In der Fußgängerzone gilt Schrittgeschwindigkeit, das heißt, maximal sieben Stundenkilometer sind hier erlaubt. Ein mit GPS gemessener Selbstversuch auf dem Fahrrad zeigt, dass es fast schon mühsam ist, diese Grenze einzuhalten und so langsam zu fahren. Wer mit höchstens sieben Stundenkilometern eine halbe Stunde lang die Rathausstraße auf und ab fährt, wird ständig von anderen Radlern überholt, nicht nur von Jugendlichen, auch von älteren und alten Semestern. Und diese wiederum werden von E-Scootern überholt, und zwar zackig.

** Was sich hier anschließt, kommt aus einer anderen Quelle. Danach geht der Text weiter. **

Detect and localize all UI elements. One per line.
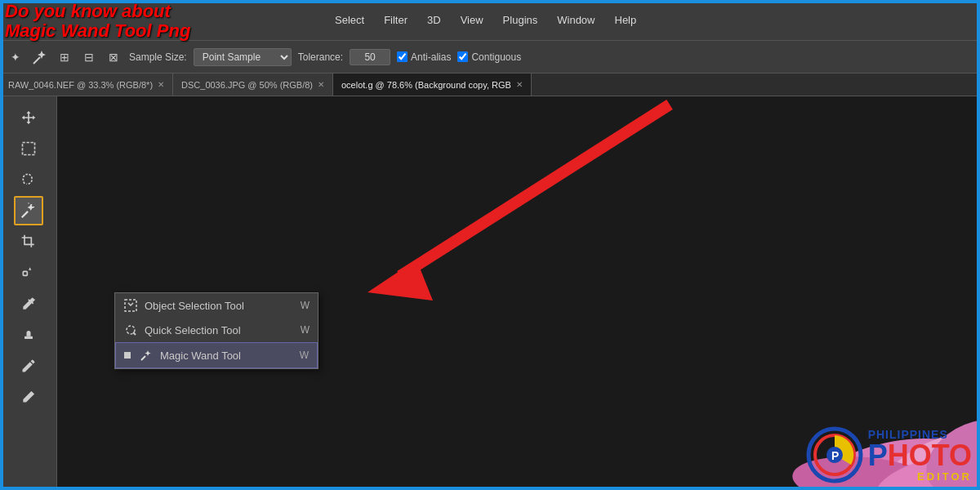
logo-text: PHILIPPINES P HOTO EDITOR	[868, 428, 972, 483]
lasso-tool[interactable]	[14, 165, 43, 194]
intersect-icon[interactable]: ⊠	[105, 48, 122, 66]
tab-bar: RAW_0046.NEF @ 33.3% (RGB/8*) ✕ DSC_0036…	[0, 74, 980, 96]
svg-point-5	[33, 207, 33, 207]
tool-flyout: Object Selection Tool W Quick Selection …	[114, 292, 318, 369]
menu-items-container: Select Filter 3D View Plugins Window Hel…	[327, 11, 644, 29]
tolerance-input[interactable]	[350, 49, 390, 65]
svg-rect-7	[24, 336, 33, 339]
magic-wand-tool[interactable]	[14, 196, 43, 225]
contiguous-group: Contiguous	[457, 51, 521, 63]
logo-photo-p: P	[868, 441, 888, 470]
tolerance-label: Tolerance:	[298, 51, 343, 63]
sample-size-select[interactable]: Point Sample 3 by 3 Average 5 by 5 Avera…	[194, 48, 292, 66]
svg-point-3	[31, 204, 32, 205]
move-tool[interactable]	[14, 103, 43, 132]
tool-preset-icon[interactable]: ✦	[7, 48, 24, 66]
tab-1[interactable]: DSC_0036.JPG @ 50% (RGB/8) ✕	[173, 74, 333, 96]
logo-circle-icon: P	[806, 426, 863, 483]
svg-line-13	[400, 105, 670, 276]
svg-text:P: P	[831, 449, 839, 462]
overlay-line1: Do you know about	[5, 2, 190, 21]
anti-alias-group: Anti-alias	[397, 51, 451, 63]
crop-tool[interactable]	[14, 227, 43, 256]
flyout-quick-selection-shortcut: W	[301, 324, 310, 336]
spot-heal-tool[interactable]	[14, 258, 43, 287]
contiguous-checkbox[interactable]	[457, 51, 468, 62]
svg-line-17	[141, 356, 145, 360]
magic-wand-icon	[139, 348, 154, 363]
flyout-magic-wand-shortcut: W	[300, 350, 309, 361]
svg-line-0	[33, 57, 40, 64]
svg-rect-6	[23, 271, 27, 275]
quick-selection-icon	[123, 323, 138, 337]
brush-tool[interactable]	[14, 351, 43, 381]
rect-select-tool[interactable]	[14, 134, 43, 163]
menu-item-select[interactable]: Select	[327, 11, 372, 29]
anti-alias-checkbox[interactable]	[397, 51, 408, 62]
anti-alias-label: Anti-alias	[411, 51, 451, 63]
menu-item-view[interactable]: View	[452, 11, 492, 29]
menu-item-3d[interactable]: 3D	[419, 11, 449, 29]
subtract-icon[interactable]: ⊟	[80, 48, 98, 66]
red-arrow	[220, 96, 710, 423]
eyedropper-tool[interactable]	[14, 289, 43, 318]
options-bar: ✦ ⊞ ⊟ ⊠ Sample Size: Point Sample 3 by 3…	[0, 41, 980, 74]
main-area: Object Selection Tool W Quick Selection …	[0, 96, 980, 490]
sample-size-label: Sample Size:	[129, 51, 187, 63]
overlay-title: Do you know about Magic Wand Tool Png	[0, 0, 195, 42]
svg-marker-14	[368, 260, 433, 301]
tab-close-0[interactable]: ✕	[158, 80, 164, 89]
wand-icon[interactable]	[31, 48, 49, 66]
logo-photo-row: P HOTO	[868, 441, 972, 470]
tab-2[interactable]: ocelot.g @ 78.6% (Background copy, RGB ✕	[333, 74, 532, 96]
menu-item-window[interactable]: Window	[549, 11, 603, 29]
flyout-object-selection-shortcut: W	[301, 300, 310, 311]
flyout-quick-selection-label: Quick Selection Tool	[145, 324, 241, 336]
flyout-magic-wand[interactable]: Magic Wand Tool W	[115, 342, 318, 368]
tab-close-2[interactable]: ✕	[516, 80, 523, 89]
menu-item-plugins[interactable]: Plugins	[495, 11, 546, 29]
stamp-tool[interactable]	[14, 320, 43, 350]
canvas-area: Object Selection Tool W Quick Selection …	[57, 96, 980, 490]
left-toolbar	[0, 96, 57, 490]
tab-close-1[interactable]: ✕	[318, 80, 324, 89]
flyout-quick-selection[interactable]: Quick Selection Tool W	[115, 318, 318, 342]
add-icon[interactable]: ⊞	[56, 48, 74, 66]
flyout-magic-wand-label: Magic Wand Tool	[160, 350, 241, 362]
menu-item-filter[interactable]: Filter	[376, 11, 416, 29]
overlay-line2: Magic Wand Tool Png	[5, 21, 190, 41]
eraser-tool[interactable]	[14, 382, 43, 412]
object-selection-icon	[123, 298, 138, 313]
flyout-object-selection[interactable]: Object Selection Tool W	[115, 293, 318, 318]
menu-bar: Do you know about Magic Wand Tool Png Se…	[0, 0, 980, 41]
menu-item-help[interactable]: Help	[607, 11, 645, 29]
logo-area: P PHILIPPINES P HOTO EDITOR	[806, 426, 972, 483]
svg-rect-1	[22, 143, 34, 155]
tab-0[interactable]: RAW_0046.NEF @ 33.3% (RGB/8*) ✕	[0, 74, 173, 96]
logo-photo-hoto: HOTO	[888, 441, 972, 470]
flyout-object-selection-label: Object Selection Tool	[145, 300, 244, 312]
logo-editor-text: EDITOR	[868, 470, 972, 483]
selected-indicator	[124, 352, 131, 359]
contiguous-label: Contiguous	[471, 51, 521, 63]
svg-line-2	[21, 212, 27, 217]
svg-point-4	[28, 203, 29, 203]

15 Euro kostet es jeden, den die Stadtpolizei auf dem E-Scooter in der Fußgängerzone erwischt. Laut Ordnungsamtsleiter Geschwind, dürfen die Roller erst ab 14 Jahren gefahren werden. Die Ordnungskräfte träfen aber häufig auf zum Teil wesentlich jüngere Fahrer. Ihnen würde ihr Flitzer abgenommen, ein Erziehungsberechtigter müsse das Gefährt dann im Rathaus abholen. Auf die Frage nach dem Umgang mit den vielen Radfahrern, die offenkundig weit mehr als Tempo sieben drauf haben, sagte Geschwind, auch diese würden immer wieder ermahnt.

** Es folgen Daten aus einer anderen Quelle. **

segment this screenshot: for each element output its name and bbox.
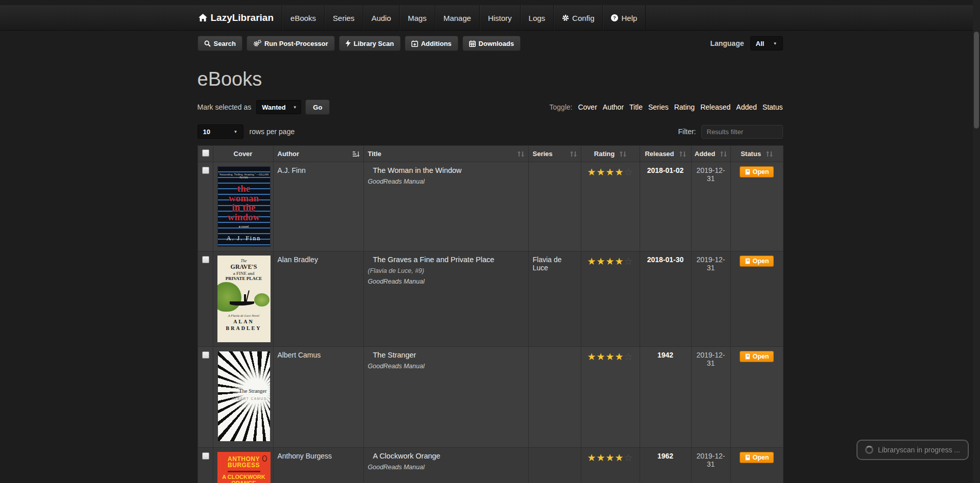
toggle-released[interactable]: Released	[700, 103, 730, 111]
downloads-button[interactable]: Downloads	[462, 36, 521, 51]
sort-both-icon	[766, 151, 773, 157]
series-cell	[528, 448, 581, 483]
column-header-rating[interactable]: Rating	[581, 146, 640, 162]
nav-label: Series	[333, 14, 355, 22]
open-button[interactable]: Open	[740, 256, 774, 267]
toggle-series[interactable]: Series	[648, 103, 669, 111]
nav-item-ebooks[interactable]: eBooks	[282, 5, 324, 31]
scrollbar-track[interactable]	[973, 0, 980, 483]
author-link[interactable]: Alan Bradley	[278, 256, 318, 264]
nav-item-audio[interactable]: Audio	[363, 5, 399, 31]
nav-item-history[interactable]: History	[479, 5, 520, 31]
author-link[interactable]: A.J. Finn	[278, 166, 306, 174]
header-label: Title	[368, 150, 382, 158]
book-source: GoodReads Manual	[368, 178, 524, 185]
toggle-author[interactable]: Author	[603, 103, 624, 111]
filter-input[interactable]	[701, 125, 783, 139]
released-date: 1942	[657, 351, 673, 359]
header-label: Released	[645, 150, 674, 158]
title-link[interactable]: The Graves a Fine and Private Place	[373, 256, 524, 264]
author-link[interactable]: Anthony Burgess	[278, 452, 332, 460]
star-filled-icon: ★	[615, 256, 624, 267]
table-row: The GRAVE'S a FINE and PRIVATE PLACE A F…	[198, 251, 783, 347]
column-header-added[interactable]: Added	[691, 146, 730, 162]
author-link[interactable]: Albert Camus	[278, 351, 321, 359]
library-scan-button[interactable]: Library Scan	[339, 36, 401, 51]
book-icon	[745, 169, 750, 175]
star-empty-icon: ☆	[624, 351, 633, 362]
select-all-checkbox[interactable]	[202, 149, 209, 157]
toggle-title[interactable]: Title	[629, 103, 643, 111]
nav-item-logs[interactable]: Logs	[520, 5, 554, 31]
title-link[interactable]: The Stranger	[373, 351, 524, 359]
toggle-status[interactable]: Status	[763, 103, 783, 111]
book-cover[interactable]: "Astounding. Thrilling. Amazing." —GILLI…	[217, 166, 271, 247]
library-scan-label: Library Scan	[354, 40, 394, 47]
nav-item-manage[interactable]: Manage	[435, 5, 479, 31]
header-label: Author	[278, 150, 300, 158]
header-label: Rating	[594, 150, 615, 158]
search-button[interactable]: Search	[198, 36, 242, 51]
nav-label: eBooks	[290, 14, 316, 22]
title-cell: The Graves a Fine and Private Place (Fla…	[363, 251, 528, 347]
language-select[interactable]: All ▼	[750, 36, 783, 50]
cover-title: GRAVE'S	[217, 263, 271, 271]
run-post-processor-label: Run Post-Processor	[264, 40, 328, 47]
row-checkbox[interactable]	[202, 167, 209, 174]
nav-label: Audio	[372, 14, 391, 22]
star-rating: ★★★★☆	[587, 452, 633, 464]
page-title: eBooks	[198, 68, 783, 90]
calendar-icon	[469, 40, 476, 47]
column-header-released[interactable]: Released	[640, 146, 691, 162]
open-button[interactable]: Open	[740, 351, 774, 362]
toolbar: Search Run Post-Processor Library Scan A…	[198, 36, 783, 51]
nav-label: Manage	[444, 14, 471, 22]
nav-label: History	[488, 14, 512, 22]
scrollbar-thumb[interactable]	[974, 32, 979, 129]
header-label: Status	[741, 150, 761, 158]
column-header-cover[interactable]: Cover	[213, 146, 273, 162]
author-cell: Alan Bradley	[273, 251, 363, 347]
star-empty-icon: ☆	[624, 167, 633, 177]
row-checkbox[interactable]	[202, 351, 209, 359]
column-header-series[interactable]: Series	[528, 146, 581, 162]
nav-item-mags[interactable]: Mags	[399, 5, 435, 31]
header-label: Series	[533, 150, 553, 158]
table-row: The Stranger ALBERT CAMUS Albert Camus T…	[198, 347, 783, 448]
mark-status-select[interactable]: Wanted ▼	[256, 100, 301, 114]
nav-item-config[interactable]: Config	[553, 5, 602, 31]
cover-author: ALAN BRADLEY	[217, 319, 271, 332]
open-button[interactable]: Open	[740, 166, 774, 177]
open-label: Open	[753, 168, 769, 175]
cover-author: ALBERT CAMUS	[232, 397, 266, 400]
column-header-status[interactable]: Status	[730, 146, 783, 162]
mark-selected-label: Mark selected as	[198, 103, 252, 111]
run-post-processor-button[interactable]: Run Post-Processor	[247, 36, 335, 51]
book-cover[interactable]: The Stranger ALBERT CAMUS	[217, 351, 271, 442]
open-button[interactable]: Open	[740, 452, 774, 463]
star-filled-icon: ★	[587, 167, 596, 177]
column-header-title[interactable]: Title	[363, 146, 528, 162]
toggle-rating[interactable]: Rating	[674, 103, 695, 111]
nav-item-help[interactable]: ? Help	[602, 5, 646, 31]
toggle-added[interactable]: Added	[736, 103, 756, 111]
cover-title: a FINE and	[217, 271, 271, 276]
caret-down-icon: ▼	[773, 41, 777, 46]
go-button[interactable]: Go	[305, 99, 330, 115]
nav-item-series[interactable]: Series	[324, 5, 363, 31]
star-filled-icon: ★	[605, 256, 615, 267]
row-checkbox[interactable]	[202, 452, 209, 460]
toggle-cover[interactable]: Cover	[578, 103, 597, 111]
search-label: Search	[214, 40, 236, 47]
book-cover[interactable]: ANTHONY BURGESS A CLOCKWORK ORANGE	[217, 452, 271, 483]
series-link[interactable]: Flavia de Luce	[533, 256, 562, 272]
book-cover[interactable]: The GRAVE'S a FINE and PRIVATE PLACE A F…	[217, 256, 271, 342]
title-link[interactable]: The Woman in the Window	[373, 166, 524, 174]
star-filled-icon: ★	[596, 167, 605, 177]
title-link[interactable]: A Clockwork Orange	[373, 452, 524, 460]
rows-per-page-select[interactable]: 10 ▼	[198, 124, 243, 139]
row-checkbox[interactable]	[202, 256, 209, 263]
additions-button[interactable]: Additions	[405, 36, 458, 51]
column-header-author[interactable]: Author	[273, 146, 363, 162]
brand[interactable]: LazyLibrarian	[198, 5, 282, 31]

Wünschenswerte Entwicklung
Günter Aufdermauer ist häufig mit dem Rad in Viernheim unterwegs und Mitglied des ADFC. Auf die Frage, wie er es mit E-Rollern in der Fußgängerzone hält, zitierte er eine Mitstreiterin mit den Worten: „Die gehören verboten.“ Aufdermauer pflichtet der Begründung der Stadt bei. Diese Roller seien zu schnell, zu wendig und deshalb einfach zu gefährlich. Sie schränkten die hart erkämpfte Aufenthaltsqualität in der Fußgängerzone ein. Allerdings seien immer wieder auch Radfahrer viel zu schnell unterwegs. Er appelliere an alle, sich rücksichtsvoll zu verhalten und vorsichtig zu sein. Aufdermauer: „Es ist doch wünschenswert, dass der Fahrradverkehr auch die City erobert. Wir sollten diese Entwicklung nicht gefährden.“
Unterdessen ergab eine kleine Umfrage dieser Redaktion, dass alle E-Scooter-Fahrer nach eigenen Angaben von dem Verbot nichts wussten. Sie kamen nicht darauf, dass E-Scooter auf den Schildern explizit freigegeben sein müssten.